** Data listing **
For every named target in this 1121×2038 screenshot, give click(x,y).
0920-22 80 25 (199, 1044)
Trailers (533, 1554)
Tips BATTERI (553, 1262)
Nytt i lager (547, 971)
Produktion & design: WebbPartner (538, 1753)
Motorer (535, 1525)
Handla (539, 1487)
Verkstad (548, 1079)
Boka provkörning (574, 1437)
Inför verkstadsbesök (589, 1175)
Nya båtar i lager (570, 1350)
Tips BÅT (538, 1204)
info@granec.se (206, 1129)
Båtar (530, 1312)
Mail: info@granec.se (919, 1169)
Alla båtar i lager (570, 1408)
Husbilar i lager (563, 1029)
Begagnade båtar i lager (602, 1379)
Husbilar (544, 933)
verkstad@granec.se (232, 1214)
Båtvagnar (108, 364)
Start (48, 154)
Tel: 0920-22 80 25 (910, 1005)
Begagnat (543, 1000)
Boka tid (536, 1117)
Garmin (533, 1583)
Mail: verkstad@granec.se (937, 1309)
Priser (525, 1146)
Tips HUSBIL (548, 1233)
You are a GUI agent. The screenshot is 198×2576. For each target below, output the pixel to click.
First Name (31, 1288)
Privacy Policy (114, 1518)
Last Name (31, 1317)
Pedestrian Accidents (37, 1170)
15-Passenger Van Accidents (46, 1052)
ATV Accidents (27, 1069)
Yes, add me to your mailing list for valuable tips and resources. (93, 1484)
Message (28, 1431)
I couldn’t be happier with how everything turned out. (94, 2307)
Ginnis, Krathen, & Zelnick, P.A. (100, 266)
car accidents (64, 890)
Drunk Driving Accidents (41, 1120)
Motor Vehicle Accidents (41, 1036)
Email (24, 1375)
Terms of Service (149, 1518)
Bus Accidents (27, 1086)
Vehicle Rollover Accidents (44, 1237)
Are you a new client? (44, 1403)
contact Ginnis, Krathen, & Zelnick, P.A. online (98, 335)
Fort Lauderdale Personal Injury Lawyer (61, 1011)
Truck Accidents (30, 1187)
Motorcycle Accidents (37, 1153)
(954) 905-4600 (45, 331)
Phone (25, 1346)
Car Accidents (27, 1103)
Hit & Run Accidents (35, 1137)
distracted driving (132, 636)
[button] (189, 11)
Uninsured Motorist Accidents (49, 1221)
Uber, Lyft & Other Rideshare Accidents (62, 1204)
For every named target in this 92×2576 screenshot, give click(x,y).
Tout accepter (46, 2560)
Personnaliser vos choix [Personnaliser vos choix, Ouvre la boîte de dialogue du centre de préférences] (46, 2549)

** About this exercise **
Retype only the stretch of lines above starting at the one with "Email (24, 1375)" and stopping at the one with "Car Accidents (27, 1103)", exactly as written, with both kept.

** Exercise output **
Email (24, 1375)
Terms of Service (149, 1518)
Bus Accidents (27, 1086)
Vehicle Rollover Accidents (44, 1237)
Are you a new client? (44, 1403)
contact Ginnis, Krathen, & Zelnick, P.A. online (98, 335)
Fort Lauderdale Personal Injury Lawyer (61, 1011)
Truck Accidents (30, 1187)
Motorcycle Accidents (37, 1153)
(954) 905-4600 (45, 331)
Phone (25, 1346)
Car Accidents (27, 1103)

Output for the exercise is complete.